Just released: The Earth Directorate Thunderfighter from NBC's "Buck Rogers in the 25th Century" (1979-81) in glorious 1:72. 

http://fantastic-plastic.com/Thunderfighter Catalog Page.htm 

Here are the stats: 

CAD pattern by Chris Corke 
Surface detailing by Vince Hoffman 
Cast by BLAP! Models 
Decals by JBOT 
Length: 8 inches 
Pieces: 26 
Clear Resin Canopies 
Landing Gear 
Pilot Figures NOT included 

Price: $75.00 plus shipping. (Shipping begins after Labor Day weekend.) 

Thanks for looking!


----------



## StarshipClass (Aug 13, 2003)

I like the background info: the name "viper" makes perfect sense for _this _ship.


----------



## Gemini1999 (Sep 25, 2008)

PerfesserCoffee said:


> I like the background info: the name "viper" makes perfect sense for _this _ship.


Yes, it was a nice McQuarrie concept for the original 1978 Colonial Viper. I wonder why they changed their minds? I've always loved this fighter design ever since I first saw it in the BR film in the theater. I built one of them back when Monogram first released the kit, but it met a horrible end because I hung it from the ceiling and the monofilament line I used came loose.

The Monogram kits are nice for the most part, but they're hard to come by. There was a repop from Japan (Tskuda, or something like that), but they were ridiculously priced. Although this new release is in a smaller scale, it looks nicely detailed and I'll be having one of these as soon as they're available. I've been wanting one for a long time.

Bryan


----------



## kdaracal (Jan 24, 2009)

I like it. But I remember the special effects shots of that ship were not as good or realistic as, say, BSG. It's as if the budget was just not there.


----------



## MightyMax (Jan 21, 2000)

Yeah I heard it was originally a BSG ship. Funny how no one ever said it looks like this...

http://www.car-nection.com/yann/dbas_txt/Drm_cycl.htm

Heavy influence I think...

Max Bryant


----------



## StarshipClass (Aug 13, 2003)

kdaracal said:


> I like it.

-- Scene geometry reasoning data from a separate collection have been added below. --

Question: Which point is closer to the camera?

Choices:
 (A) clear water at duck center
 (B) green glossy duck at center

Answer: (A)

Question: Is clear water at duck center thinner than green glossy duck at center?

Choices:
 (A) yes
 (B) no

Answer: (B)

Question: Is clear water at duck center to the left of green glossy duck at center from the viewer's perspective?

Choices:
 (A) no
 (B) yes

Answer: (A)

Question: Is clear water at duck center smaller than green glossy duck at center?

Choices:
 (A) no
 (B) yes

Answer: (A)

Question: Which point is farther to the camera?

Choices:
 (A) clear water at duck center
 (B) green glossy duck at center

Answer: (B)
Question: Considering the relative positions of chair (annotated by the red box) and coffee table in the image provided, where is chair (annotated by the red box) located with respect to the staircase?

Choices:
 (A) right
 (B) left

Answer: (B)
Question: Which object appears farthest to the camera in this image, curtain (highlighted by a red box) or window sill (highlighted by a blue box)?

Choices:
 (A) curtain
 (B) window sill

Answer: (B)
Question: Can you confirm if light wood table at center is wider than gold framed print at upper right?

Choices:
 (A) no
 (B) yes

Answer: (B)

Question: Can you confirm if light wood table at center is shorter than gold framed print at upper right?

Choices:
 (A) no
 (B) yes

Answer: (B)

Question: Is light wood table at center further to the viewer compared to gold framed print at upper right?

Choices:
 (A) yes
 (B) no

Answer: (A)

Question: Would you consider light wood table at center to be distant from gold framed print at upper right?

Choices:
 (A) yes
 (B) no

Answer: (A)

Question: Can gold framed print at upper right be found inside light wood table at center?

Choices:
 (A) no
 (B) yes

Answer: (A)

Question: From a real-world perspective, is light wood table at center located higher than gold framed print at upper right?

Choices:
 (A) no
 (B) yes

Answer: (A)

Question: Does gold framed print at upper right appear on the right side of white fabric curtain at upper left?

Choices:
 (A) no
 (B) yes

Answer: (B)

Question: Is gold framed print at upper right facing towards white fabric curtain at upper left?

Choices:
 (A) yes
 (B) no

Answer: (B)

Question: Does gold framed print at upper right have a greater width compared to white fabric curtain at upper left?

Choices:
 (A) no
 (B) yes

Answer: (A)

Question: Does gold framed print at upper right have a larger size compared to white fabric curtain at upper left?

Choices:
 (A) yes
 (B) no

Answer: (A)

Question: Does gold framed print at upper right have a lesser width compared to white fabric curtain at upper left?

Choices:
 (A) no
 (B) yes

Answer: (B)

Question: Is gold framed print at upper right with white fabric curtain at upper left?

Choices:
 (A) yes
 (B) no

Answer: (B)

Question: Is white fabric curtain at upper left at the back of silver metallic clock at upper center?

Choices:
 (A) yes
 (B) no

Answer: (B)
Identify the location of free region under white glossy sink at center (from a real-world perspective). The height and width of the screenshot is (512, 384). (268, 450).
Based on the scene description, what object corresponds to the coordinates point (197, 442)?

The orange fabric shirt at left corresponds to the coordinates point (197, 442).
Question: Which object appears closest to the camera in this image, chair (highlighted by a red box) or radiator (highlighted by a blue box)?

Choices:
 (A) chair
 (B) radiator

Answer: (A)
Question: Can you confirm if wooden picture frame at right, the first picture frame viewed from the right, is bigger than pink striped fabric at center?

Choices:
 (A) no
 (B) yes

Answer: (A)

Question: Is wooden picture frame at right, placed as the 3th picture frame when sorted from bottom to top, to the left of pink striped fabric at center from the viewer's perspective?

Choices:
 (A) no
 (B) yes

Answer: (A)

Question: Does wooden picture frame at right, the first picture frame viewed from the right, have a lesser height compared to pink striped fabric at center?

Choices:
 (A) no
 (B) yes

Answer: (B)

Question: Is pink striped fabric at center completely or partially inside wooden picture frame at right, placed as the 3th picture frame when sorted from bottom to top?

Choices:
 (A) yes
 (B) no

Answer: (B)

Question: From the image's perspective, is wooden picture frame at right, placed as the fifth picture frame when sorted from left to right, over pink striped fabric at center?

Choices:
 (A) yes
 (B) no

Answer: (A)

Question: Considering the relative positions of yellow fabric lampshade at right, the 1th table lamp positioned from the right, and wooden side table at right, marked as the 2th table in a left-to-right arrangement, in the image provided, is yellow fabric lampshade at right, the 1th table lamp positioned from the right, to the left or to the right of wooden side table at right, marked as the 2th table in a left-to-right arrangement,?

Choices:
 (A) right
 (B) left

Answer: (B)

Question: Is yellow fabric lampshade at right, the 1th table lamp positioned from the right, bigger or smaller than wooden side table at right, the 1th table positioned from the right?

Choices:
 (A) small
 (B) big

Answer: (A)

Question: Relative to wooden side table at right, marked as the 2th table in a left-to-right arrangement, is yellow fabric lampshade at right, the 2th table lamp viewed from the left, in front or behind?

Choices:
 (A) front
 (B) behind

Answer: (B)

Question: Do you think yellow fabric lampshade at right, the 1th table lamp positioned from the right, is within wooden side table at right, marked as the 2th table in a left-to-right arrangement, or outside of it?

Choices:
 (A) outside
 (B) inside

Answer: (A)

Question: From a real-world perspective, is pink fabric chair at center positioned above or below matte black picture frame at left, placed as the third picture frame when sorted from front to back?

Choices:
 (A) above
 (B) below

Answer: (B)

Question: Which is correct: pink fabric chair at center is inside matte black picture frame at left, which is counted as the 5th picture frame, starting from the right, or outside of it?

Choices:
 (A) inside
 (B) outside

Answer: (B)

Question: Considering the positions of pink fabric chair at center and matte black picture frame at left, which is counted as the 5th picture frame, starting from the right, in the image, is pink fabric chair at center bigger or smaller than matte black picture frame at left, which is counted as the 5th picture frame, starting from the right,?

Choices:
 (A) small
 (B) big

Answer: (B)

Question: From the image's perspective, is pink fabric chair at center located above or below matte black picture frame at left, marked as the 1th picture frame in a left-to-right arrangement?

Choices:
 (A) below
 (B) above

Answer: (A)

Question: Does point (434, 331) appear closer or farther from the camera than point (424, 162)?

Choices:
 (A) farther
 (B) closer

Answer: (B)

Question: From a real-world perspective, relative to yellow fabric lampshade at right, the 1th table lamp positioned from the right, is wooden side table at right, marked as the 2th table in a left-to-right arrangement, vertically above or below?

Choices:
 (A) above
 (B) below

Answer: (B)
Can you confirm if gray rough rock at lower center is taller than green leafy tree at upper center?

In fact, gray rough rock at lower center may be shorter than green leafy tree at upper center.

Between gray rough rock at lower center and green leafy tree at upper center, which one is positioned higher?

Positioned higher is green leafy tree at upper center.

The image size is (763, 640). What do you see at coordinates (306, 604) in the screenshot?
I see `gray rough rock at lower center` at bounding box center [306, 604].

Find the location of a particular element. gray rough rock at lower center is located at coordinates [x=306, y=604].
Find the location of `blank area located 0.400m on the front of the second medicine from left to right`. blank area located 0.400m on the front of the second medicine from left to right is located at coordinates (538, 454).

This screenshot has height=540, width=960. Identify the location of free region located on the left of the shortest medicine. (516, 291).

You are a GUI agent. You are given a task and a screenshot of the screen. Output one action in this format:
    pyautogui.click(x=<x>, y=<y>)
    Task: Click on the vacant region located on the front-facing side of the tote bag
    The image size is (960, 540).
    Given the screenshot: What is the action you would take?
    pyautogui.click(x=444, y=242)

But I remember the special effects shots of that ship were not as good or realistic as, say, BSG. It's as if the budget was just not there.


The second season had some good effects shots. I remember being very impressed by some atmospheric shots they did which were far superior to what I'd seen before in sci-fi TV or movies. Most of the time, they go from outer space to landing on the planet and skip all the in-between stuff.


----------



## edward 2 (Oct 6, 2010)

why are you talking about battle star?
very nice buck rogers model.


----------



## Gemini1999 (Sep 25, 2008)

edward 2 said:


> why are you talking about battle star?
> very nice buck rogers model.


Ed -

The reason that Galactica entered the discussion is because when Ralph McQuarrie started doing pre-production sketches for BSG, the design that became the Thunderfighter was actually the original concept for the Colonial Viper:

















I hope that answers your question...

Bryan


----------



## Solium (Apr 24, 2005)

Both are cool designs. They don't make them like they used too! :thumbsup:


----------



## edward 2 (Oct 6, 2010)

did he design the ships for both movies ?
its been a long time since i read the original book of battle star.
did it descripe the viper fighter or was it vague on detail ?


----------



## WEAPON X (Mar 5, 2006)

Got to get me several of these!


----------